Une première lecture nous montre qu’A et B sont les espèces les plus apparentées, puis C, D, et enfin F. On place les différentes innovations proposées dans la matrice :

• Ψ est présent chez toutes les espèces sauf F. Il est donc apparu après la séparation entre l’espèce F et les autres, mais avant celle entre l’espèce E et les espèces A, B, C et D. Autrement dit, il est apparu juste avant l’ancêtre commun aux espèces A, B C, D et E. On dit que le caractère Ψ est partagé par les espèces A, B, C, D et E.

• δ est aussi présent chez toutes les espèces sauf F, il est donc placé sur la même position que Ψ. Ψ et δ racontent donc la même histoire évolutive (un seul de ces caractères aurait été suffisant pour créer l’arbre).

γ est partagé par A, B, C et D. Il se situe donc juste avant leur ancêtre commun.

β est partagé par C et D. Il est donc apparu au niveau de l’ancêtre commun à ces deux espèces. Or dans cet arbre, l’ancêtre commun à C et D est aussi celui de A et B, qui ne possèdent pas le caractère β. Cela signifie que si l’on choisit cet arbre, on suppose que β est apparu indépendamment sur les branches menant à C et à D.

• α est partagé par A et B, on le place donc logiquement avant l’ancêtre commun à ces deux espèces.

L’arbre 1 suppose donc 6 innovations, 6 hypothèses évolutives.

  

Arbre 2

 

arbre1_1_1

Avec le même raisonnement :

δ et Ψ sont partagés par toutes les espèces sauf F.

γ est commun aux espèces A, B, C et D.

β est partagé uniquement par les espèces C et D. Cette fois-ci, il est possible de le placer juste avant l’ancêtre commun exclusif à ces deux espèces.

α est placé de même juste avant l’ancêtre commun aux espèces A et B.

Cet arbre suppose au total 5 hypothèses.

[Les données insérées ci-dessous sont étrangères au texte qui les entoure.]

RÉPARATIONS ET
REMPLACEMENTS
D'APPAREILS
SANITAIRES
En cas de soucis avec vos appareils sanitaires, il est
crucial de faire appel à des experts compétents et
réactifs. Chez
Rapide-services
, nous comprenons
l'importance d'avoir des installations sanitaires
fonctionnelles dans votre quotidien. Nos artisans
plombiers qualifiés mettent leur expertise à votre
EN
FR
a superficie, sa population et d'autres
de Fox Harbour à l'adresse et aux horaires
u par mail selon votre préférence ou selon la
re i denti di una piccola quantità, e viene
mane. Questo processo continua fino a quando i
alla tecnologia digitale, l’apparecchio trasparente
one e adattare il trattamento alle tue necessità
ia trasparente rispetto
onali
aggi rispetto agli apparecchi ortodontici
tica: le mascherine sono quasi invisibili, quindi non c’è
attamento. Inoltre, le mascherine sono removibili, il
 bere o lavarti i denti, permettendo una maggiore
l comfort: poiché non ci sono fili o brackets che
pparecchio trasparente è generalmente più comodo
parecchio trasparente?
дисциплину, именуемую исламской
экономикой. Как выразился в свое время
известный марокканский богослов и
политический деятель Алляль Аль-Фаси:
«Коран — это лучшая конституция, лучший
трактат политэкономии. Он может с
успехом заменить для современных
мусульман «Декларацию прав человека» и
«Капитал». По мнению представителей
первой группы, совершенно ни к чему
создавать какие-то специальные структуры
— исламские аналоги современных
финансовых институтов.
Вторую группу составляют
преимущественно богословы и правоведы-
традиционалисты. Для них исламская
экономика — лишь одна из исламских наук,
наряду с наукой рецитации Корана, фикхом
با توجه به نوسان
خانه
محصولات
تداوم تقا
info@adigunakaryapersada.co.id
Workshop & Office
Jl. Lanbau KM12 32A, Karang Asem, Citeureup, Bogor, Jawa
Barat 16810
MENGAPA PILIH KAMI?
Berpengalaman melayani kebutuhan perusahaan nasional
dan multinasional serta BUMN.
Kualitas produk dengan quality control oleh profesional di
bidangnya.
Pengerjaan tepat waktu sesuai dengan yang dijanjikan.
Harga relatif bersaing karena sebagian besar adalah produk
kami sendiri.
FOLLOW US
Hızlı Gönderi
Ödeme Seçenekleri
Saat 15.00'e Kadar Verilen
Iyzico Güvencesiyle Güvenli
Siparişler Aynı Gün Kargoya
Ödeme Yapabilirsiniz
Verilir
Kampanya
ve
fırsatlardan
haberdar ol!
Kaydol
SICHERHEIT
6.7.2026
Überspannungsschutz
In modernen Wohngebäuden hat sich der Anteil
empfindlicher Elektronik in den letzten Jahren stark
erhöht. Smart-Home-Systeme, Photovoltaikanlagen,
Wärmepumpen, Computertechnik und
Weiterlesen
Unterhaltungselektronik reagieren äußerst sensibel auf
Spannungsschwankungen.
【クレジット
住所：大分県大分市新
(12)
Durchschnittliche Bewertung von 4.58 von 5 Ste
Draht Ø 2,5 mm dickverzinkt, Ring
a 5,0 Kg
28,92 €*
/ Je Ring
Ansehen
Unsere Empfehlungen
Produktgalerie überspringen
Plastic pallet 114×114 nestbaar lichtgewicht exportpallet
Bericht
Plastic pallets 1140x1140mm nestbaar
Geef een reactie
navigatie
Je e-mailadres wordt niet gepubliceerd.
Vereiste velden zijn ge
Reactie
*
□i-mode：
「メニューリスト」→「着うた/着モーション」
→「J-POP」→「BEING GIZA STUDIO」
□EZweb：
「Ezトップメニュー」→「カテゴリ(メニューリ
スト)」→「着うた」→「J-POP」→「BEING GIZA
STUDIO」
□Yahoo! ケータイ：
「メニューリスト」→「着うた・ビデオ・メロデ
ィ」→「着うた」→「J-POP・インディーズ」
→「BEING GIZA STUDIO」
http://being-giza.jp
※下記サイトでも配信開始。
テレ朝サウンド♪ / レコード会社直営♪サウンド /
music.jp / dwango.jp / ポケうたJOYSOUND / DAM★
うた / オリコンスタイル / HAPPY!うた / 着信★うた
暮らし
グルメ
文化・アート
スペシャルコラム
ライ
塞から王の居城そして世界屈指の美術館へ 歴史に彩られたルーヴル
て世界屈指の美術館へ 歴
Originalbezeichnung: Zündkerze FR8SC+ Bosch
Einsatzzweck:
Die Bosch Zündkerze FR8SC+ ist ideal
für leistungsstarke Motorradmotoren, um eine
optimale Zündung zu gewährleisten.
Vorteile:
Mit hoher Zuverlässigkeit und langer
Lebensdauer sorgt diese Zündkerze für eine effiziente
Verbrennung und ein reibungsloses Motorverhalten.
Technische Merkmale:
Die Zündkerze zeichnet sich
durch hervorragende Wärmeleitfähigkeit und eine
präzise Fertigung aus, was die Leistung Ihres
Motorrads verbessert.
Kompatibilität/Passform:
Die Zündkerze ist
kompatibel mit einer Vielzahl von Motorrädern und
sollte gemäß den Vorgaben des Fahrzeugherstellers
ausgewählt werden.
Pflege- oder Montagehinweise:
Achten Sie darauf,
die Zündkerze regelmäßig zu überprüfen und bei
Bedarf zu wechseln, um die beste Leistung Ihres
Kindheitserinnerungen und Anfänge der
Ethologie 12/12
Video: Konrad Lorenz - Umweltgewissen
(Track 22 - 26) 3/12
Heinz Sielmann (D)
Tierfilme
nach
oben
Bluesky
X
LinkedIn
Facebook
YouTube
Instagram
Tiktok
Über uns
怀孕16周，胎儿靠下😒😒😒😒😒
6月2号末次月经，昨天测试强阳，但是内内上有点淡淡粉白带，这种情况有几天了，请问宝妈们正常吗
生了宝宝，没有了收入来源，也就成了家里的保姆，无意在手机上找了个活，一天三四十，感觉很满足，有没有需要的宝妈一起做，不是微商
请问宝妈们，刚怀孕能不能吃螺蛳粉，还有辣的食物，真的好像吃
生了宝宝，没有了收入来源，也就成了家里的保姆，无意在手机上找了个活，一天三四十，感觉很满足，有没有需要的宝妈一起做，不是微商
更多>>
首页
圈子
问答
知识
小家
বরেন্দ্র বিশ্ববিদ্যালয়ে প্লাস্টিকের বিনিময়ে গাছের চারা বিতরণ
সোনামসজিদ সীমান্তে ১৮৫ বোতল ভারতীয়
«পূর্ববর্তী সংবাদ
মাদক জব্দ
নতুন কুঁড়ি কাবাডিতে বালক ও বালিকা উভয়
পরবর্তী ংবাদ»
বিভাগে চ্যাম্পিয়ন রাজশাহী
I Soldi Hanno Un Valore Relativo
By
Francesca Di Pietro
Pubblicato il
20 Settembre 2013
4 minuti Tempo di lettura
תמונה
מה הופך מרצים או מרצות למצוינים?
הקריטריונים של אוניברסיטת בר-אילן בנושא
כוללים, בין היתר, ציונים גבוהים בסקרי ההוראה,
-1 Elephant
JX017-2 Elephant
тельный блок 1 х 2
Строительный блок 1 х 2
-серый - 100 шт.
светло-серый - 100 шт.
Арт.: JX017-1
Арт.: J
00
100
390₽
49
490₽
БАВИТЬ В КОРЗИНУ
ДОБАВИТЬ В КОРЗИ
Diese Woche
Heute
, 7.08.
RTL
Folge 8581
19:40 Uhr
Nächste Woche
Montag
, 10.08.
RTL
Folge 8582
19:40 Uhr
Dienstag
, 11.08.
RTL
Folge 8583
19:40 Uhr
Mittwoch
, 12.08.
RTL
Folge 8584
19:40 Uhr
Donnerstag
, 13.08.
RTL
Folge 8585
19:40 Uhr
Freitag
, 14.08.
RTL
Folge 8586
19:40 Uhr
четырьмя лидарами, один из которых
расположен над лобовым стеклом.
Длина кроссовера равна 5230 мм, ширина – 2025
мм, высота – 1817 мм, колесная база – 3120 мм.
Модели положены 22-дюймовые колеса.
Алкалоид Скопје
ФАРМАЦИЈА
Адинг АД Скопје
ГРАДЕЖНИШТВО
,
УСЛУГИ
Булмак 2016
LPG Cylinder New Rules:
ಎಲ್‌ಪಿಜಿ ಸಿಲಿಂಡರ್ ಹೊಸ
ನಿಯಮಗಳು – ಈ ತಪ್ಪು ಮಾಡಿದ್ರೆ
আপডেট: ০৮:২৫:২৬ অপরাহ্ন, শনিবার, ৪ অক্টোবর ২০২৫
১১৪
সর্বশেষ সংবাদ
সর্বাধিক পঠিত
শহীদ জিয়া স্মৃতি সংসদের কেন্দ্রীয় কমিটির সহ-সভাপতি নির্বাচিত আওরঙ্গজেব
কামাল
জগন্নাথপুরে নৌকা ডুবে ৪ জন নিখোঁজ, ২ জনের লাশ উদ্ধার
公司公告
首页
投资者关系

Il semble donc qu’il soit plus parcimonieux que le premier : il fait une plus grande économie d’hypothèses, et en cela retrace de façon plus probable l’histoire évolutive du vivant.

 

Arbre 3

 

arbre2_1_1

Avec le même raisonnement, il est facile de placer δ, Ψ et γ. Et comme avec l’arbre 2, on retrouve un ancêtre commun exclusif aux espèces C et D, et un autre ancêtre exclusif aux espèces A et B. Les caractères β et α peuvent donc être placés juste avant les ancêtres communs respectifs.

On retrouve 5 hypothèses pour cet arbre. De plus, on constate que les arbres 2 et 3 sont rigoureusement identiques. Ils retracent la même histoire évolutive.

 

Conclusion

 

L’arbre 1 n’est finalement pas acceptable car peu parcimonieux comparé aux deux autres arbres phylogénétiques que l’on peut qualifier d’identiques.